WHAT IS NEEDED ▸
Leave out the pictures and transcribe the rest of the records exactly.

DATA FOR THIS TASK START

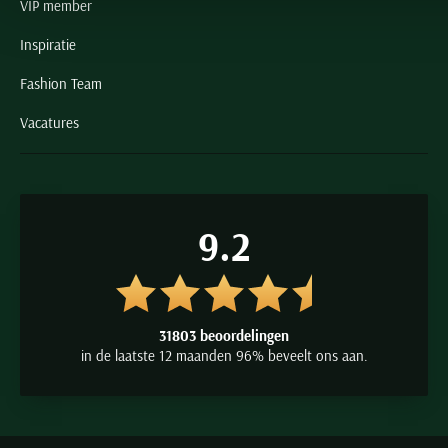
VIP member
Inspiratie
Fashion Team
Vacatures
9.2
31803 beoordelingen
in de laatste 12 maanden 96% beveelt ons aan.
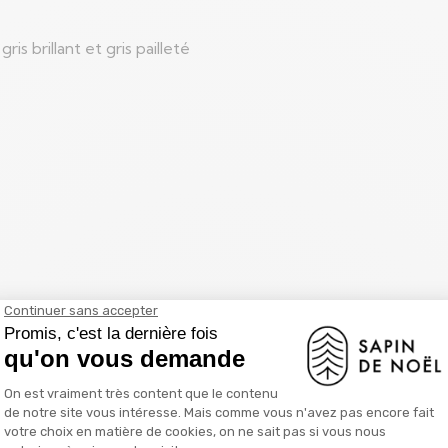
gris brillant et gris pailleté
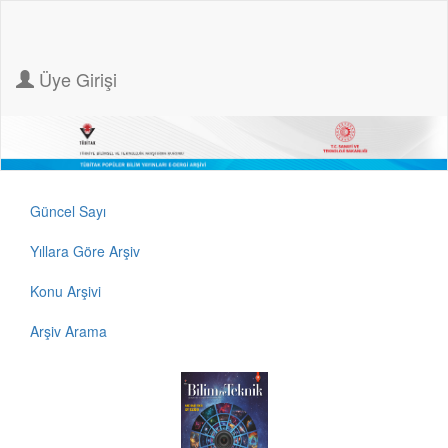
Üye Girişi
Güncel Sayı
Yıllara Göre Arşiv
Konu Arşivi
Arşiv Arama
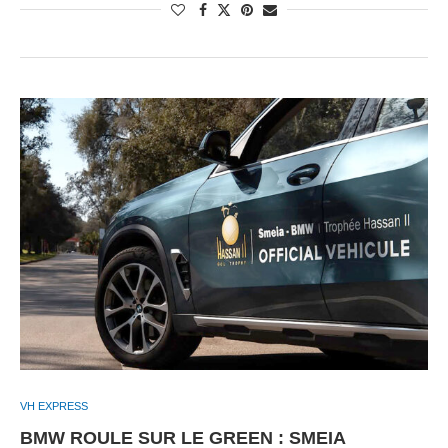
VH EXPRESS
BMW ROULE SUR LE GREEN : SMEIA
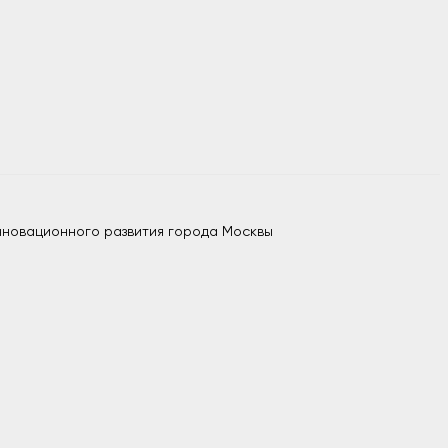
нновационного развития города Москвы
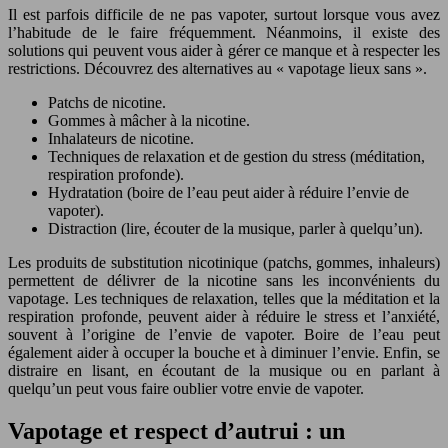
Il est parfois difficile de ne pas vapoter, surtout lorsque vous avez
l’habitude de le faire fréquemment. Néanmoins, il existe des
solutions qui peuvent vous aider à gérer ce manque et à respecter les
restrictions. Découvrez des alternatives au « vapotage lieux sans ».
Patchs de nicotine.
Gommes à mâcher à la nicotine.
Inhalateurs de nicotine.
Techniques de relaxation et de gestion du stress (méditation,
respiration profonde).
Hydratation (boire de l’eau peut aider à réduire l’envie de
vapoter).
Distraction (lire, écouter de la musique, parler à quelqu’un).
Les produits de substitution nicotinique (patchs, gommes, inhaleurs)
permettent de délivrer de la nicotine sans les inconvénients du
vapotage. Les techniques de relaxation, telles que la méditation et la
respiration profonde, peuvent aider à réduire le stress et l’anxiété,
souvent à l’origine de l’envie de vapoter. Boire de l’eau peut
également aider à occuper la bouche et à diminuer l’envie. Enfin, se
distraire en lisant, en écoutant de la musique ou en parlant à
quelqu’un peut vous faire oublier votre envie de vapoter.
Vapotage et respect d’autrui : un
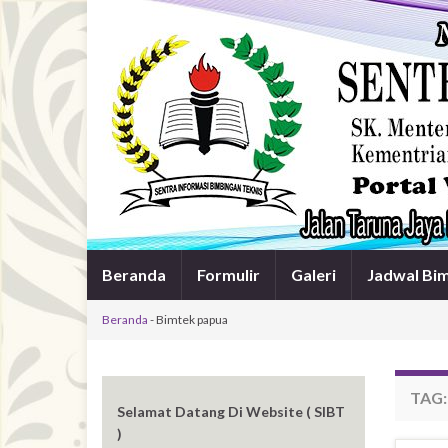
Beranda
Formulir
Galeri
Jadwal Bi
Beranda
-
Bimtek papua
TAG
Selamat Datang Di Website ( SIBT
)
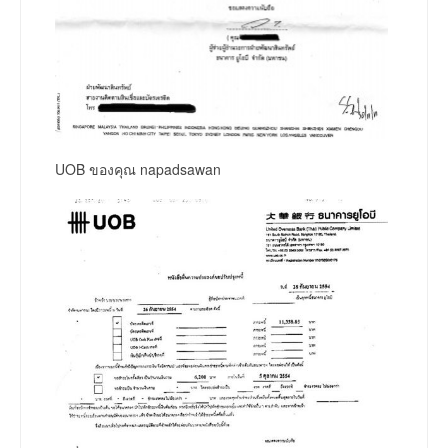
UOB ของคุณ napadsawan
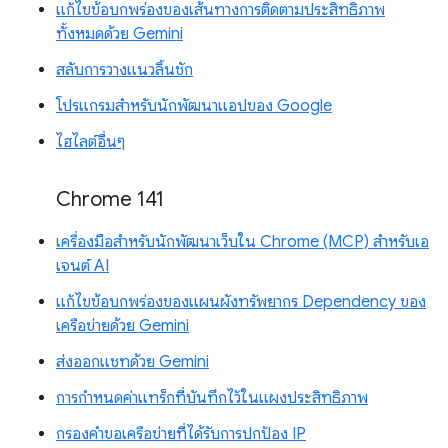
แก้ไขข้อบกพร่องของเส้นทางการติดตามประสิทธิภาพ
ทั้งหมดด้วย Gemini
สลับการวางแนวลิ้นชัก
โปรแกรมสำหรับนักพัฒนาแอปของ Google
ไฮไลต์อื่นๆ
Chrome 141
เครื่องมือสำหรับนักพัฒนาเว็บใน Chrome (MCP) สำหรับเอ
เจนต์ AI
แก้ไขข้อบกพร่องของแผนผังทรัพยากร Dependency ของ
เครือข่ายด้วย Gemini
ส่งออกแชทด้วย Gemini
การกำหนดค่าแทร็กที่บันทึกไว้ในแผงประสิทธิภาพ
กรองคำขอเครือข่ายที่ได้รับการปกป้อง IP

DATA FOR THIS TASK END

RESULT FOR THIS EXERCISE ▸
VIP member
Inspiratie
Fashion Team
Vacatures
9.2
31803 beoordelingen
in de laatste 12 maanden 96% beveelt ons aan.
gris brillant et gris pailleté
Üye Girişi
Güncel Sayı
Yıllara Göre Arşiv
Konu Arşivi
Arşiv Arama
VH EXPRESS
BMW ROULE SUR LE GREEN : SMEIA
нновационного развития города Москвы
Il est parfois difficile de ne pas vapoter, surtout lorsque vous avez
l’habitude de le faire fréquemment. Néanmoins, il existe des
solutions qui peuvent vous aider à gérer ce manque et à respecter les
restrictions. Découvrez des alternatives au « vapotage lieux sans ».
Patchs de nicotine.
Gommes à mâcher à la nicotine.
Inhalateurs de nicotine.
Techniques de relaxation et de gestion du stress (méditation,
respiration profonde).
Hydratation (boire de l’eau peut aider à réduire l’envie de
vapoter).
Distraction (lire, écouter de la musique, parler à quelqu’un).
Les produits de substitution nicotinique (patchs, gommes, inhaleurs)
permettent de délivrer de la nicotine sans les inconvénients du
vapotage. Les techniques de relaxation, telles que la méditation et la
respiration profonde, peuvent aider à réduire le stress et l’anxiété,
souvent à l’origine de l’envie de vapoter. Boire de l’eau peut
également aider à occuper la bouche et à diminuer l’envie. Enfin, se
distraire en lisant, en écoutant de la musique ou en parlant à
quelqu’un peut vous faire oublier votre envie de vapoter.
Vapotage et respect d’autrui : un
Beranda
Formulir
Galeri
Jadwal Bi
Beranda
-
Bimtek papua
TAG
Selamat Datang Di Website ( SIBT
)
UOB ของคุณ napadsawan
แก้ไขข้อบกพร่องของเส้นทางการติดตามประสิทธิภาพ
ทั้งหมดด้วย Gemini
สลับการวางแนวลิ้นชัก
โปรแกรมสำหรับนักพัฒนาแอปของ Google
ไฮไลต์อื่นๆ
Chrome 141
เครื่องมือสำหรับนักพัฒนาเว็บใน Chrome (MCP) สำหรับเอ
เจนต์ AI
แก้ไขข้อบกพร่องของแผนผังทรัพยากร Dependency ของ
เครือข่ายด้วย Gemini
ส่งออกแชทด้วย Gemini
การกำหนดค่าแทร็กที่บันทึกไว้ในแผงประสิทธิภาพ
กรองคำขอเครือข่ายที่ได้รับการปกป้อง IP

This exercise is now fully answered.